# TASK DESCRIPTION
Word for word, restate the lines of the data below between those holding "Towarzyskiego" and "yorabilir. Fazla ürün kullanımı saç tellerini", inclusive; pictures do not belong in the copy.
LISTED RECORDS Start Marker
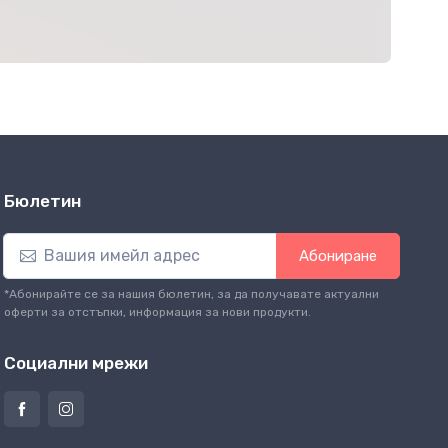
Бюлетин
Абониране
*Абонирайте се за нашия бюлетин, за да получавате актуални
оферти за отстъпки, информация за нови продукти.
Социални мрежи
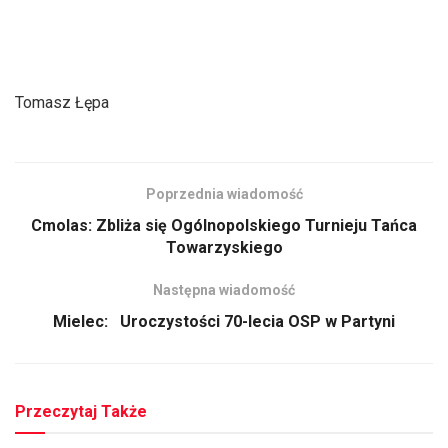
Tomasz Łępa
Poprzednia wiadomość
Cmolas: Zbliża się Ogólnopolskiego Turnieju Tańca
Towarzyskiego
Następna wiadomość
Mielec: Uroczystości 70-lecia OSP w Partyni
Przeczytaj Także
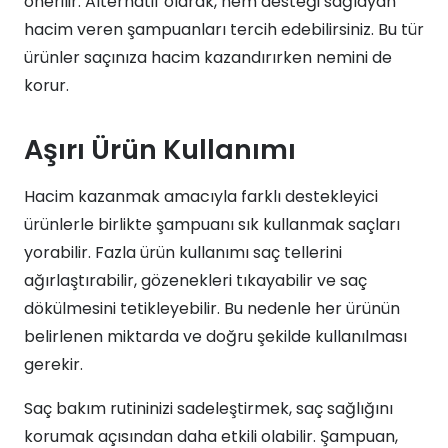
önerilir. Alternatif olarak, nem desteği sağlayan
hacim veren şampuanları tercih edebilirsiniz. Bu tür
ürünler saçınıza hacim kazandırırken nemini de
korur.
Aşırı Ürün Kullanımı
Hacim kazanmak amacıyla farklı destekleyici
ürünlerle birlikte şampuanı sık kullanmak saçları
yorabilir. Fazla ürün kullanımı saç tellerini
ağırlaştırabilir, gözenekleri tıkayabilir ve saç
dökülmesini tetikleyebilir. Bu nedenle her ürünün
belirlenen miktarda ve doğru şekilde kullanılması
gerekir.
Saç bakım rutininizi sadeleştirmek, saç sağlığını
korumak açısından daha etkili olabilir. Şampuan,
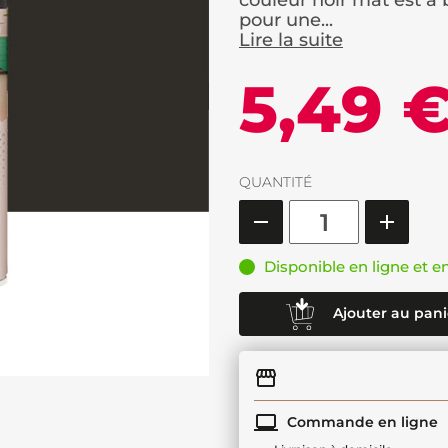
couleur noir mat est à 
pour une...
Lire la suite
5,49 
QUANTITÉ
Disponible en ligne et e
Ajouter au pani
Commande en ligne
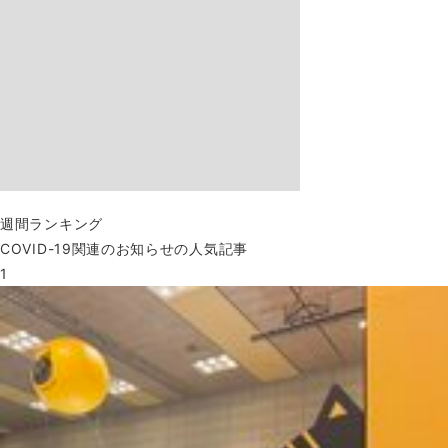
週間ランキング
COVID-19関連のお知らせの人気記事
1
LISTED RECORDS End Marker
# FINAL ANSWER
Towarzyskiego
Następna wiadomość
Mielec: Uroczystości 70-lecia OSP w Partyni
Przeczytaj Także
önerilir. Alternatif olarak, nem desteği sağlayan
hacim veren şampuanları tercih edebilirsiniz. Bu tür
ürünler saçınıza hacim kazandırırken nemini de
korur.
Aşırı Ürün Kullanımı
Hacim kazanmak amacıyla farklı destekleyici
ürünlerle birlikte şampuanı sık kullanmak saçları
yorabilir. Fazla ürün kullanımı saç tellerini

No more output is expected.